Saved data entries

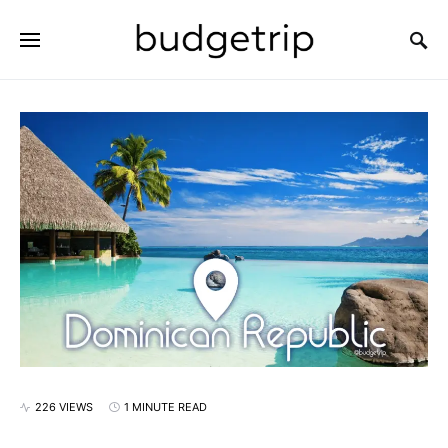
SEARCH FOR:
226 VIEWS
1 MINUTE READ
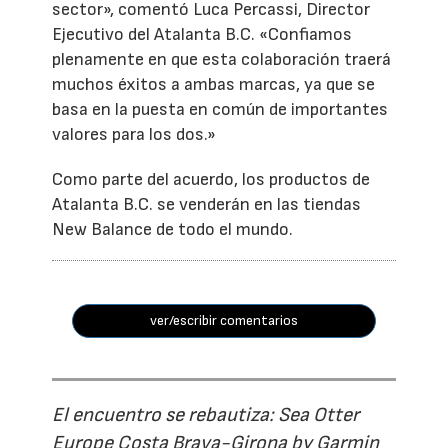
sector», comentó Luca Percassi, Director
Ejecutivo del Atalanta B.C. «Confiamos
plenamente en que esta colaboración traerá
muchos éxitos a ambas marcas, ya que se
basa en la puesta en común de importantes
valores para los dos.»
Como parte del acuerdo, los productos de
Atalanta B.C. se venderán en las tiendas
New Balance de todo el mundo.
ver/escribir comentarios
El encuentro se rebautiza: Sea Otter
Europe Costa Brava-Girona by Garmin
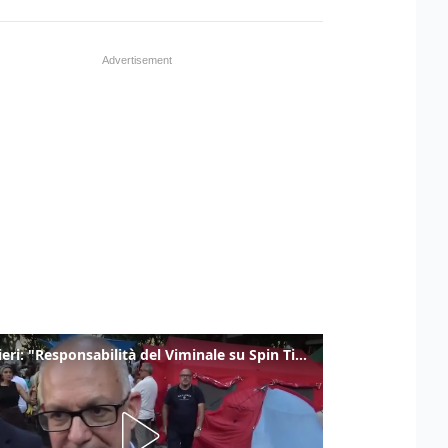
Gualtieri: "Responsabilità del Viminale su Spin Time? La posizione dei partiti è nota"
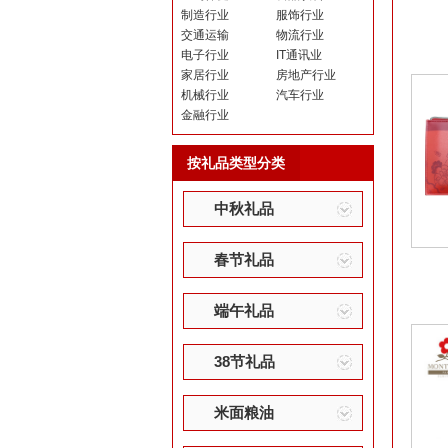
制造行业
服饰行业
交通运输
物流行业
电子行业
IT通讯业
家居行业
房地产行业
机械行业
汽车行业
金融行业
按礼品类型分类
中秋礼品
春节礼品
端午礼品
38节礼品
米面粮油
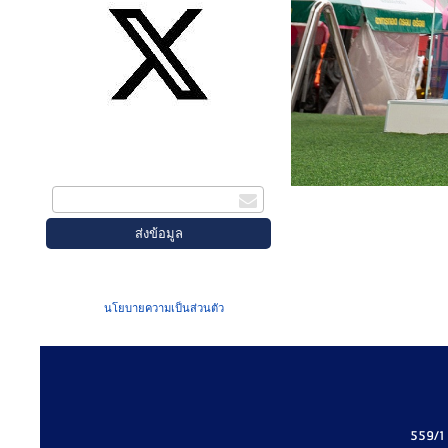
สมัครรับข่าวสาร
กรอกอีเมล
เมื่อท่านส่งข้อมูลผ่านฟอร์ม จะถือว่าท่าน
ยอมรับใน
นโยบายความเป็นส่วนตัว
ของเรา
559/1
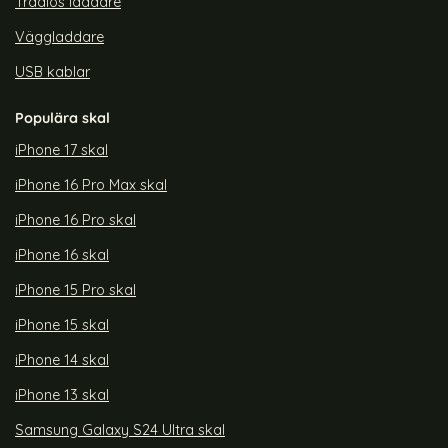
Trådlös laddare
Väggladdare
USB kablar
Populära skal
iPhone 17 skal
iPhone 16 Pro Max skal
iPhone 16 Pro skal
iPhone 16 skal
iPhone 15 Pro skal
iPhone 15 skal
iPhone 14 skal
iPhone 13 skal
Samsung Galaxy S24 Ultra skal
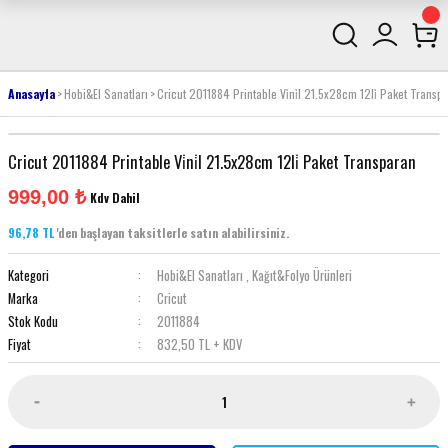
Anasayfa
Hobi&El Sanatları
Cricut 2011884 Printable Vi̇ni̇l 21.5x28cm 12li̇ Paket Transp
Cricut 2011884 Printable Vi̇ni̇l 21.5x28cm 12li̇ Paket Transparan
999,00 ₺
Kdv Dahil
96,78 TL
'den başlayan taksitlerle satın alabilirsiniz.
Kategori
Hobi&El Sanatları
,
Kağıt&Folyo Ürünleri
Marka
Cricut
Stok Kodu
2011884
Fiyat
832,50 TL + KDV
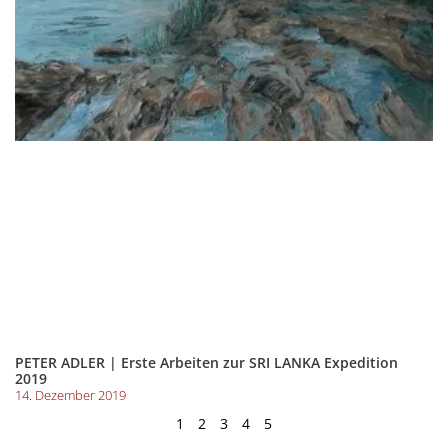
PETER ADLER | Erste Arbeiten zur SRI LANKA Expedition
2019
14. Dezember 2019
1
2
3
4
5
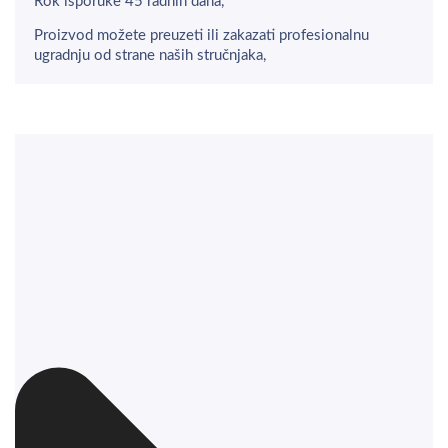
Rok isporuke 45 radnih dana,
Proizvod možete preuzeti ili zakazati profesionalnu
ugradnju od strane naših stručnjaka,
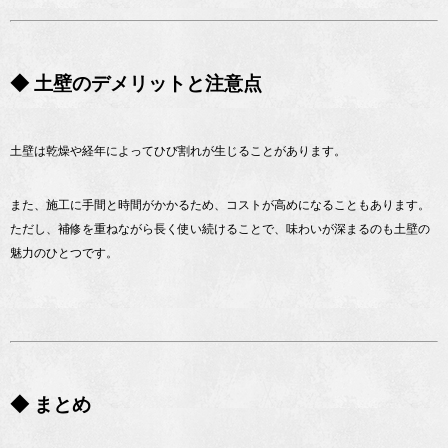
◆ 土壁のデメリットと注意点
土壁は乾燥や経年によってひび割れが生じることがあります。
また、施工に手間と時間がかかるため、コストが高めになることもあります。
ただし、補修を重ねながら長く使い続けることで、味わいが深まるのも土壁の
魅力のひとつです。
◆ まとめ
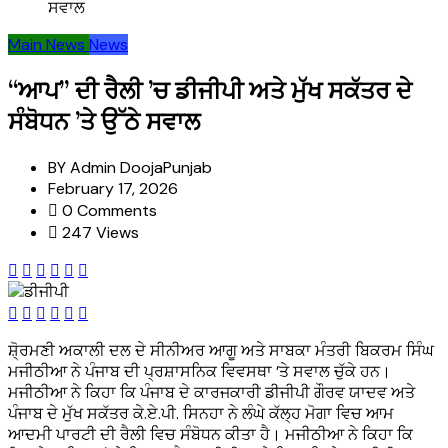
ਸਵਾਲ
Main News
News
“ਆਪ” ਦੀ ਰੈਲੀ ’ਚ ਡੀਜੀਪੀ ਅਤੇ ਮੁੱਖ ਸਕੱਤਰ ਦੇ
ਸੰਬੋਧਨ ’ਤੇ ਉੱਠੇ ਸਵਾਲ
BY
Admin DoojaPunjab
February 17, 2026
0 Comments
247 Views
ਸ਼ੋ੍ਰਮਣੀ ਅਕਾਲੀ ਦਲ ਦੇ ਸੀਨੀਅਰ ਆਗੂ ਅਤੇ ਸਾਬਕਾ ਮੰਤਰੀ ਬਿਕਰਮ ਸਿੰਘ
ਮਜੀਠੀਆ ਨੇ ਪੰਜਾਬ ਦੀ ਪ੍ਰਸ਼ਾਸਨਿਕ ਵਿਵਸਥਾ ’ਤੇ ਸਵਾਲ ਚੁੱਕੇ ਹਨ।
ਮਜੀਠੀਆ ਨੇ ਕਿਹਾ ਕਿ ਪੰਜਾਬ ਦੇ ਕਾਰਜਕਾਰੀ ਡੀਜੀਪੀ ਗੌਰਵ ਯਾਦਵ ਅਤੇ
ਪੰਜਾਬ ਦੇ ਮੁੱਖ ਸਕੱਤਰ ਕੇ.ਏ.ਪੀ. ਸਿਨਹਾ ਨੇ ਲੰਘੇ ਕੱਲ੍ਹ ਮੋਗਾ ਵਿਚ ਆਮ
ਆਦਮੀ ਪਾਰਟੀ ਦੀ ਰੈਲੀ ਵਿਚ ਸੰਬੋਧਨ ਕੀਤਾ ਹੈ। ਮਜੀਠੀਆ ਨੇ ਕਿਹਾ ਕਿ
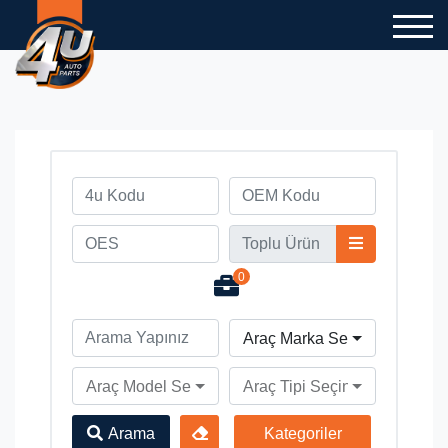
0
Araç Marka Seçiniz
Araç Model Seçiniz
Araç Tipi Seçiniz
Arama
Kategoriler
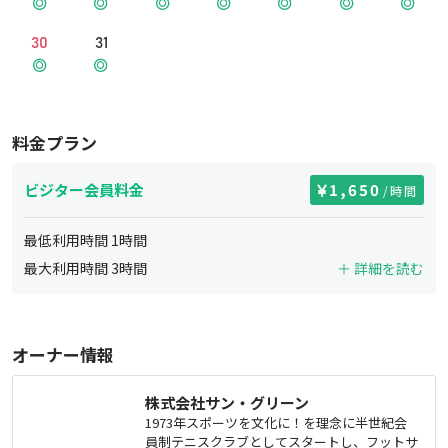
30
31
料金プラン
ビジター会員料金
1,650
/時間
最低利用時間
1
時間
最大利用時間
3
時間
＋ 詳細を読む
オーナー情報
株式会社サン・グリーン
1973年スポーツを文化に！を理念に半世紀会
員制テニスクラブとしてスタートし、フットサ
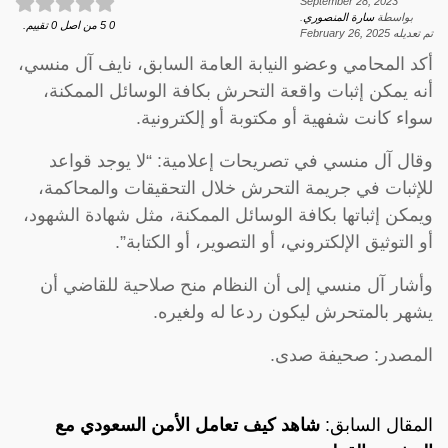
September 28, 2023
بواسطة
سارة المنصوري
.
0
5
من اصل
0
تقييم.
تم تعديله
February 26, 2025
أكد المحامي وعضو النيابة العامة السابق، نايف آل منسي،
أنه يمكن إثبات واقعة التحرش بكافة الوسائل الممكنة،
سواء كانت شفهية أو مكتوبة أو إلكترونية.
وقال آل منسي في تصريحات إعلامية: “لا يوجد قواعد
للإثبات في جريمة التحرش خلال التحقيقات والمحاكمة،
ويمكن إثباتها بكافة الوسائل الممكنة، مثل شهادة الشهود،
أو التوثيق الإلكتروني، أو التصوير، أو الكتابة”.
وأشار آل منسي إلى أن النظام منح صلاحية للقاضي أن
يشهر بالمتحرش ليكون ردعا له ولغيره.
المصدر: صحيفة صدى.
المقال السابق:
شاهد كيف تعامل الأمن السعودي مع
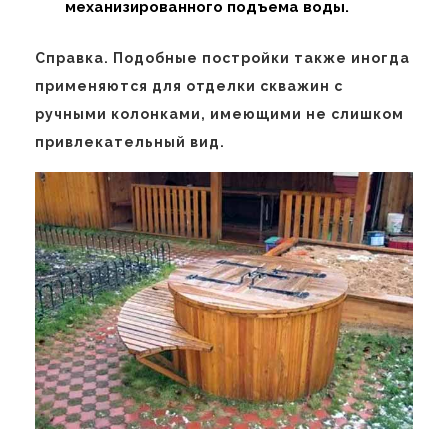
механизированного подъема воды.
Справка. Подобные постройки также иногда
применяются для отделки скважин с
ручными колонками, имеющими не слишком
привлекательный вид.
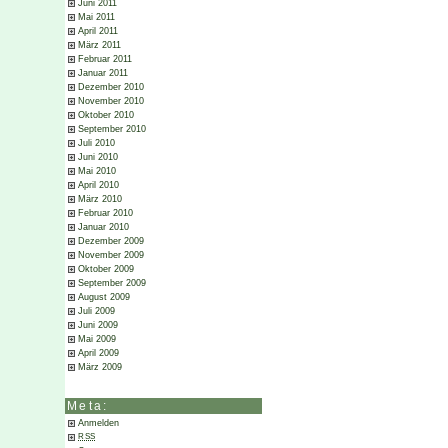
Juni 2011
Mai 2011
April 2011
März 2011
Februar 2011
Januar 2011
Dezember 2010
November 2010
Oktober 2010
September 2010
Juli 2010
Juni 2010
Mai 2010
April 2010
März 2010
Februar 2010
Januar 2010
Dezember 2009
November 2009
Oktober 2009
September 2009
August 2009
Juli 2009
Juni 2009
Mai 2009
April 2009
März 2009
Meta:
Anmelden
RSS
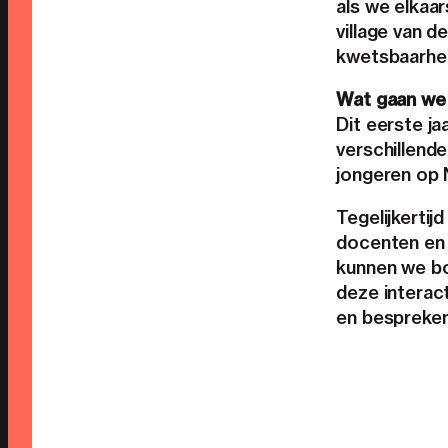
als we elkaar
village van d
kwetsbaarhei
Wat gaan we 
Dit eerste ja
verschillend
jongeren op 
Tegelijkerti
docenten en 
kunnen we bo
deze interact
en bespreken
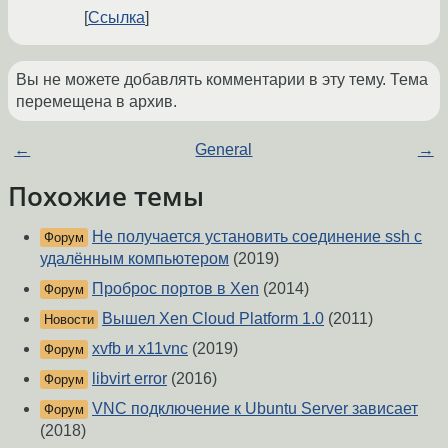
Ссылка
Вы не можете добавлять комментарии в эту тему. Тема
перемещена в архив.
←
General
→
Похожие темы
Не получается установить соединение ssh с
Форум
удалённым компьютером
(2019)
Проброс портов в Xen
(2014)
Форум
Вышел Xen Cloud Platform 1.0
(2011)
Новости
xvfb и x11vnc
(2019)
Форум
libvirt error
(2016)
Форум
VNC подключение к Ubuntu Server зависает
Форум
(2018)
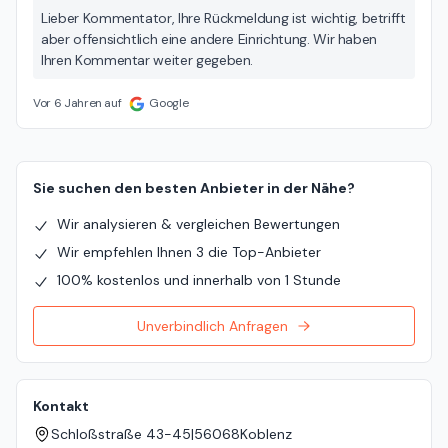
Lieber Kommentator, Ihre Rückmeldung ist wichtig, betrifft
aber offensichtlich eine andere Einrichtung. Wir haben
Ihren Kommentar weiter gegeben.
Vor 6 Jahren auf
Google
Sie suchen den besten Anbieter in der Nähe?
Wir analysieren & vergleichen Bewertungen
Wir empfehlen Ihnen 3 die Top-Anbieter
100% kostenlos und innerhalb von 1 Stunde
Unverbindlich Anfragen
Kontakt
Schloßstraße 43-45
|
56068
Koblenz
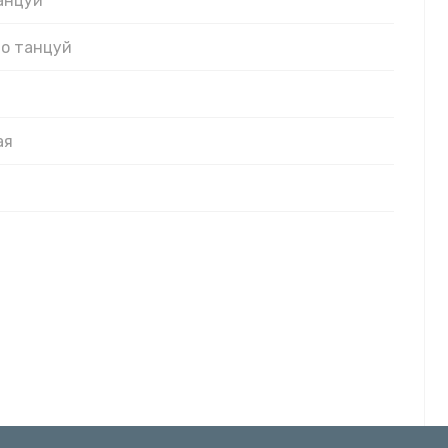
анцуй
то танцуй
ая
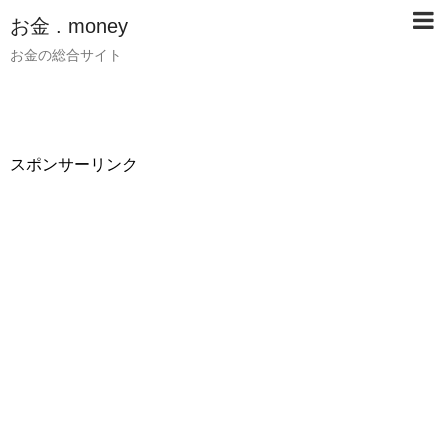
お金 . money
お金の総合サイト
スポンサーリンク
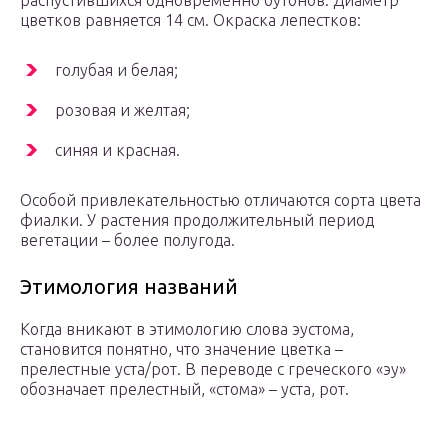
распустившихся одновременно бутонов. Диаметр
цветков равняется 14 см. Окраска лепестков:
голубая и белая;
розовая и желтая;
синяя и красная.
Особой привлекательностью отличаются сорта цвета
фиалки. У растения продолжительный период
вегетации – более полугода.
Этимология названий
Когда вникают в этимологию слова эустома,
становится понятно, что значение цветка –
прелестные уста/рот. В переводе с греческого «эу»
обозначает прелестный, «стома» – уста, рот.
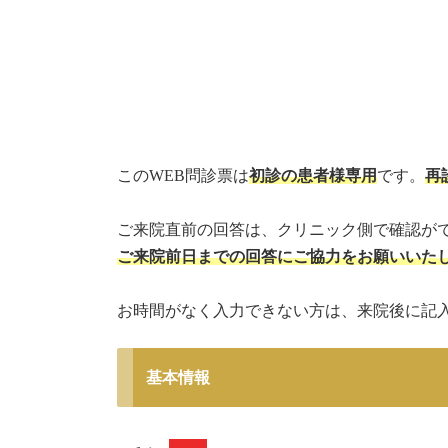
コ
ナ
ン
ビ
テ
ゲ
ン
ー
ツ
シ
へ
ョ
ス
ン
キ
に
このWEB問診票は
初診の患者様専用
です。
再
ッ
移
プ
動
ご来院直前の回答は、クリニック側で確認が
ご来院前日までの回答にご協力をお願いいた
お時間がなく入力できない方は、来院後に記
基本情報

WHAT IS BEING ASKED: Filter the data above, keeping only lines that include the string "منسي".

EXERCISE OUTPUT:
أكد المحامي وعضو النيابة العامة السابق، نايف آل منسي،
وقال آل منسي في تصريحات إعلامية: “لا يوجد قواعد
وأشار آل منسي إلى أن النظام منح صلاحية للقاضي أن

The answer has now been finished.